China should expand local companies' fundraising options by letting commercial banks invest in the country's private-equity funds, a deputy central bank governor said.

"Our current capital market is insufficient in meeting the funding needs of our companies," Wu Xiaoling said Wednesday at a conference in eastern China's Tianjin city. "Banks are institutions that manage risks anyway so they should be in the best position to judge the risks in these instruments."

Private-equity funds should be allowed to buy stakes in closely held Chinese companies before they go public, Wu said. They should then be given freedom to bring in overseas management expertise to help companies prepare for initial public offerings, she said.

China needs rules for private equity funds to exit from their investments, Wu said without elaborating. It also needs funds that specialize in investing in the country's currency, the yuan, she said Wednesday.

China Development Bank and Tianjin government plan to set up a 2 billion yuan ($262 million) fund to invest in venture capital firms, according to the city's deputy mayor, Cui Jindu.

Tianjin's Bohai Industrial Investment Fund, one of the nation's private equity funds, has 20 billion yuan of investments. The fund was initiated by six mainland companies, including China Life Insurance Co.

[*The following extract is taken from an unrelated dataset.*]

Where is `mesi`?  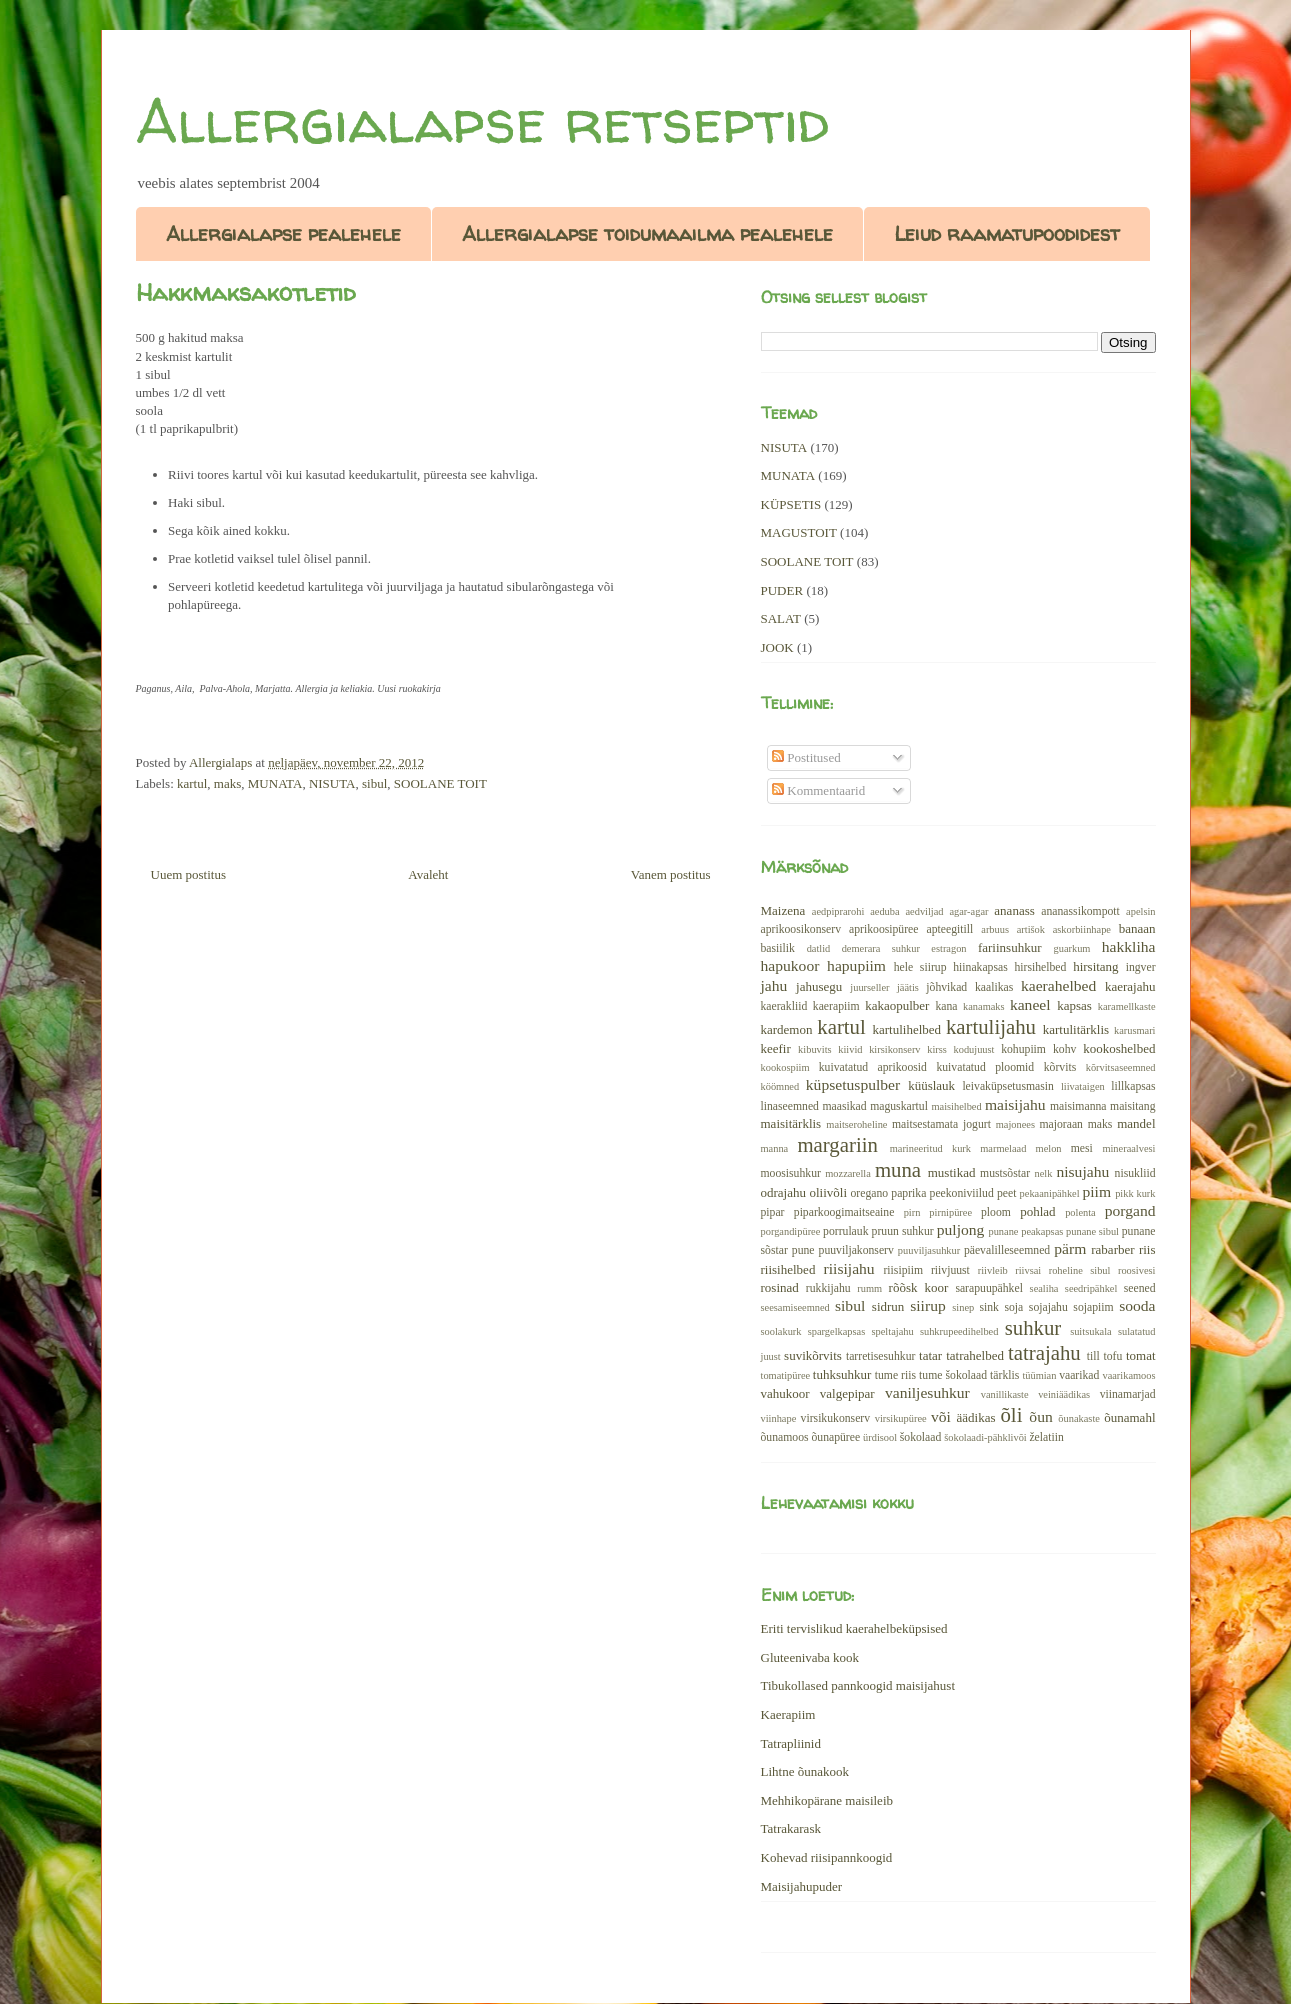 mesi is located at coordinates (1082, 1148).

China invested $3 billion in Blackstone Group LP's IPO last month to boost returns and diversify its $1.2 trillion of foreign exchange reserves into higher-yielding overseas assets than the U.S. Treasuries that make up much of its holdings.

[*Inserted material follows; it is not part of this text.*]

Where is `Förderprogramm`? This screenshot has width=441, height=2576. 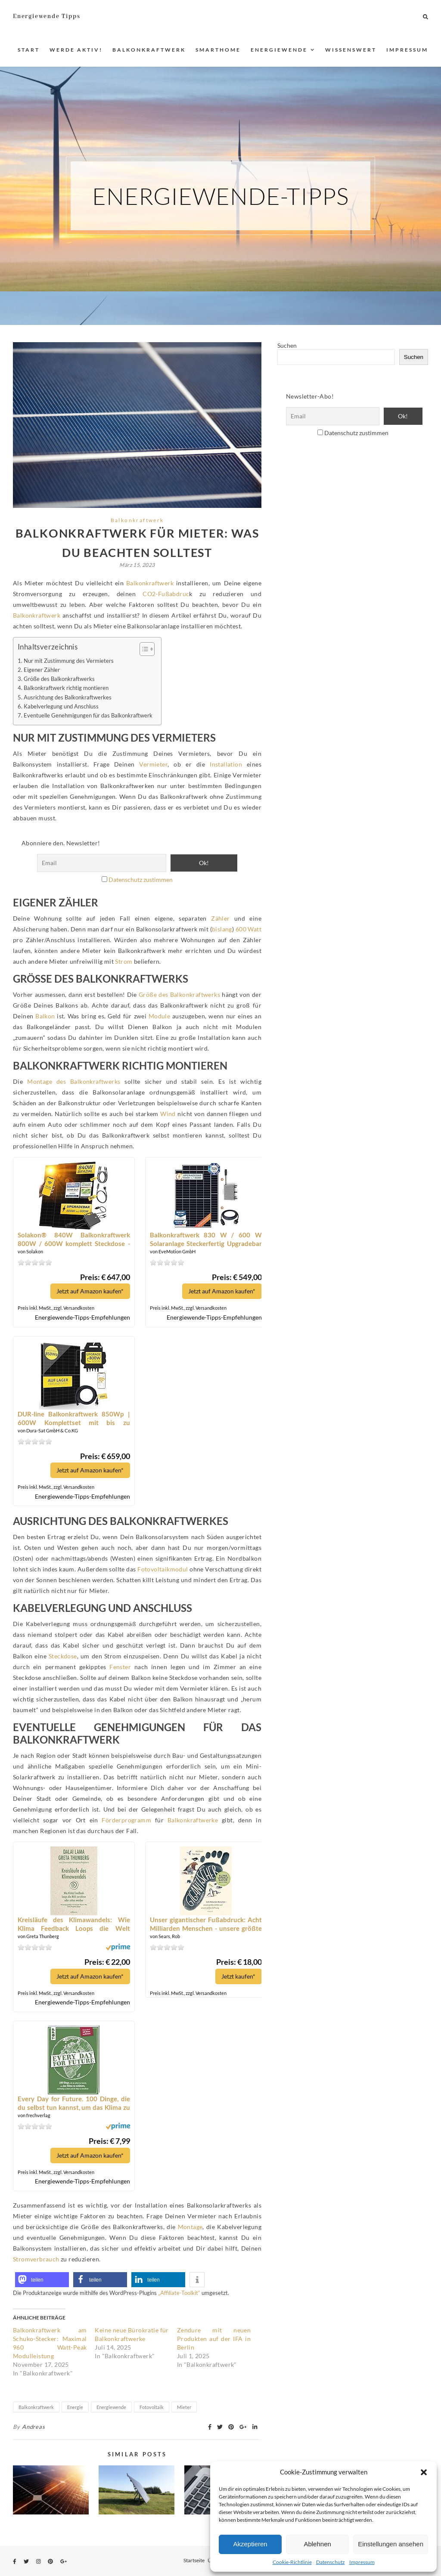 Förderprogramm is located at coordinates (126, 1820).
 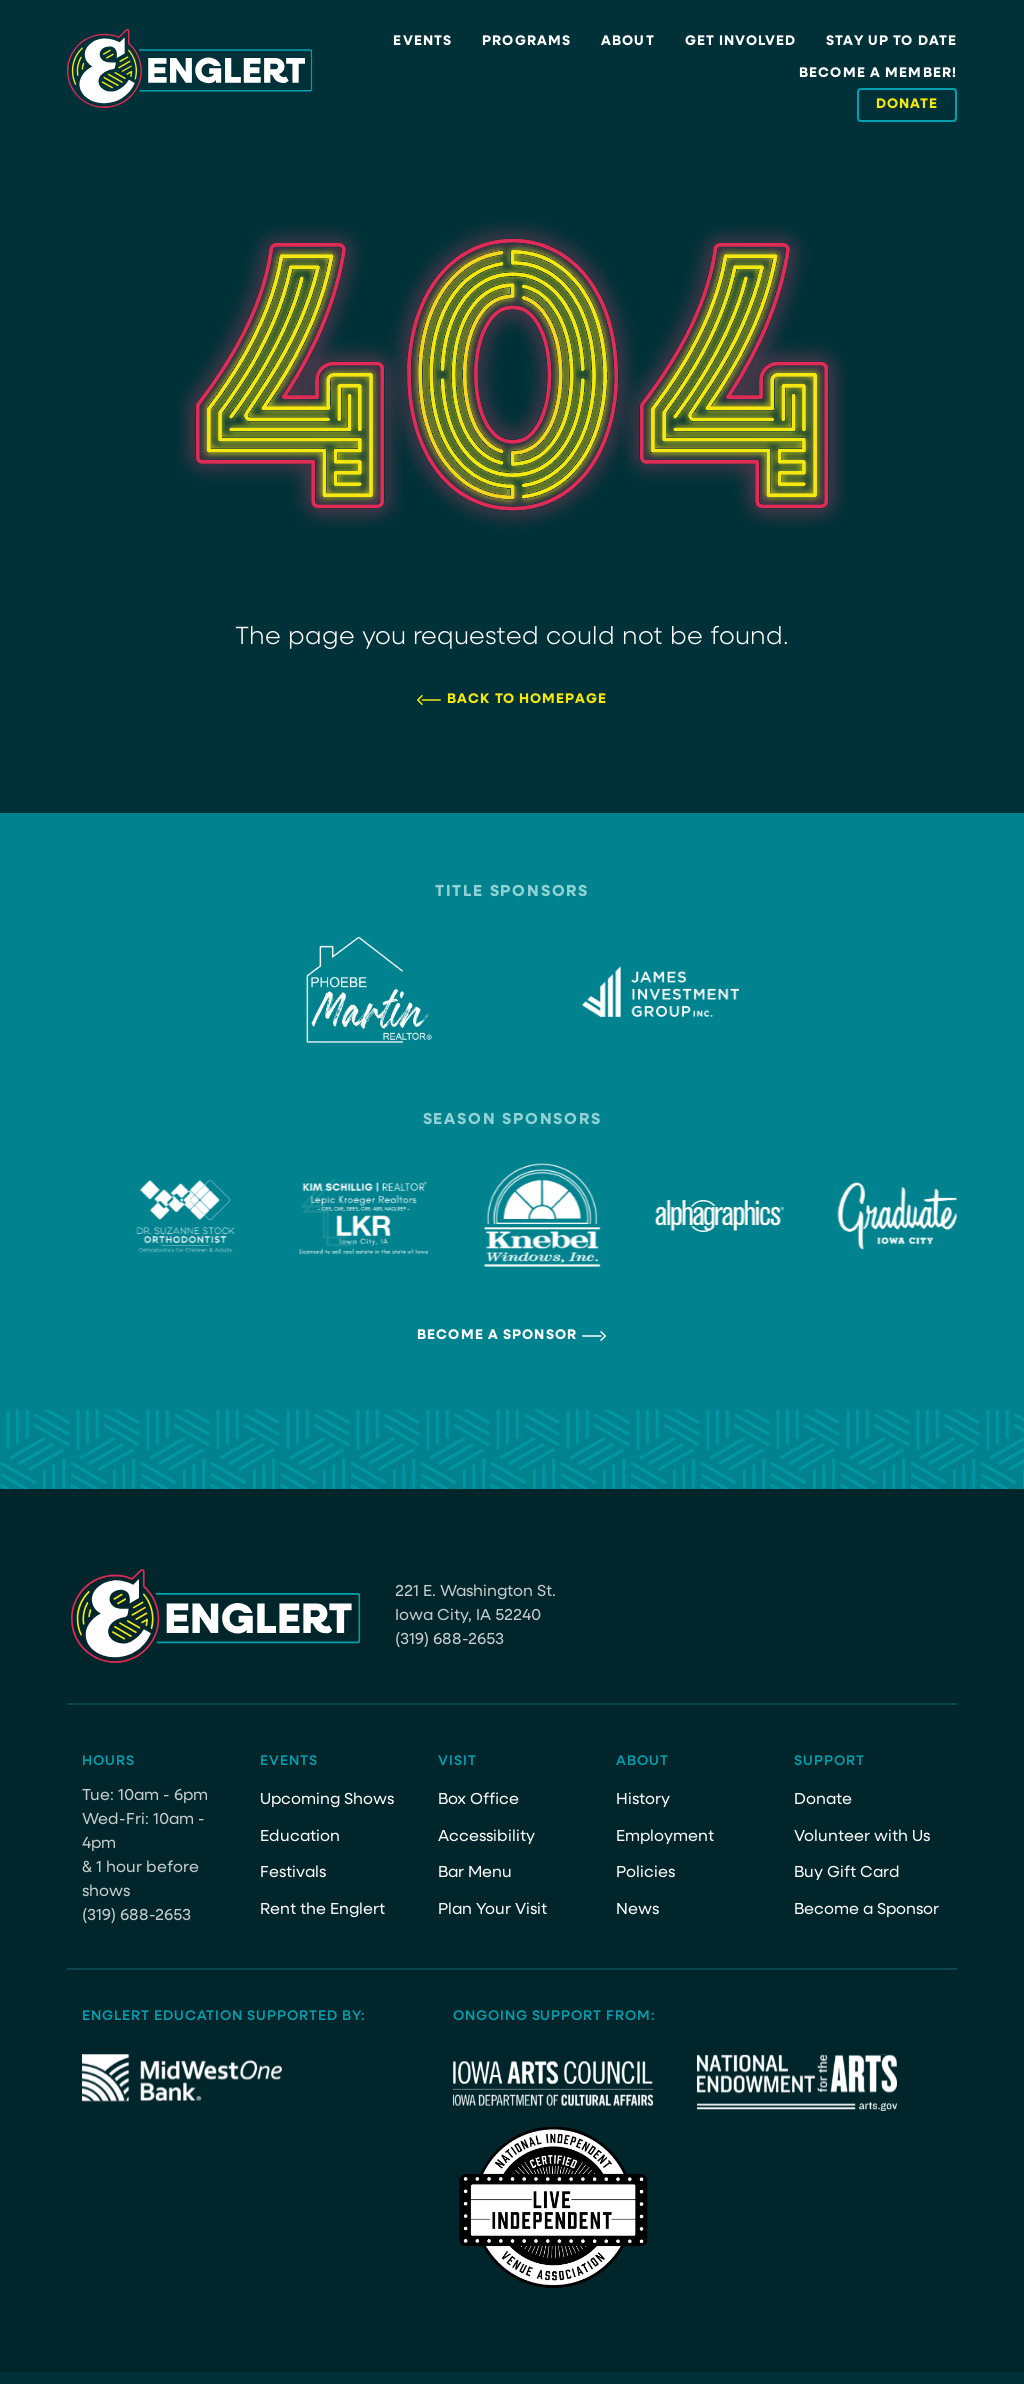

Economic growth of more than 10 percent has intensified competition among private-equity firms for access to China, where the government in September imposed stricter rules on overseas buyouts. The value of announced foreign acquisitions in China fell 11 percent to $27.5 billion in 2006, according to data compiled by Bloomberg.

Wu's comments follow a call earlier Wednesday by China's industry regulator for banks to triple the share of revenue they get from non-interest income over the next five to 10 years.

Fees and commissions from services such as insurance and mutual fund distribution should account for half of revenue at nationwide banks, up from the current 17 percent, Tang Shuangning, vice chairman of the banking watchdog, said in a statement.

Slowing Loan Growth

Tang's target would bring Chinese banks more in line with foreign rivals. Domestic banks get more than 90 percent of earnings from interest income -- the difference between what they pay depositors and charge on loans. That compares with 65 percent overseas, according to China Chengxin International Credit Ratings Co., a domestic credit rating company.

"Loan growth will start slowing over the next five to 10 years, so Chinese banks that are dependent on interest income won't have much room for expansion," Li Fuan, director of product innovation at the China Banking Regulatory Commission, said at a wealth management conference in Beijing Wednesday. It's "imperative" for banks to increase their investment product offerings, Li said.

China plans to focus on the "quality" rather than the "quantity" of investment from overseas buyout firms, the nation's top planning body said Nov. 9. That means importing more technology, management skills and research capabilities rather than just seeking capital, it said.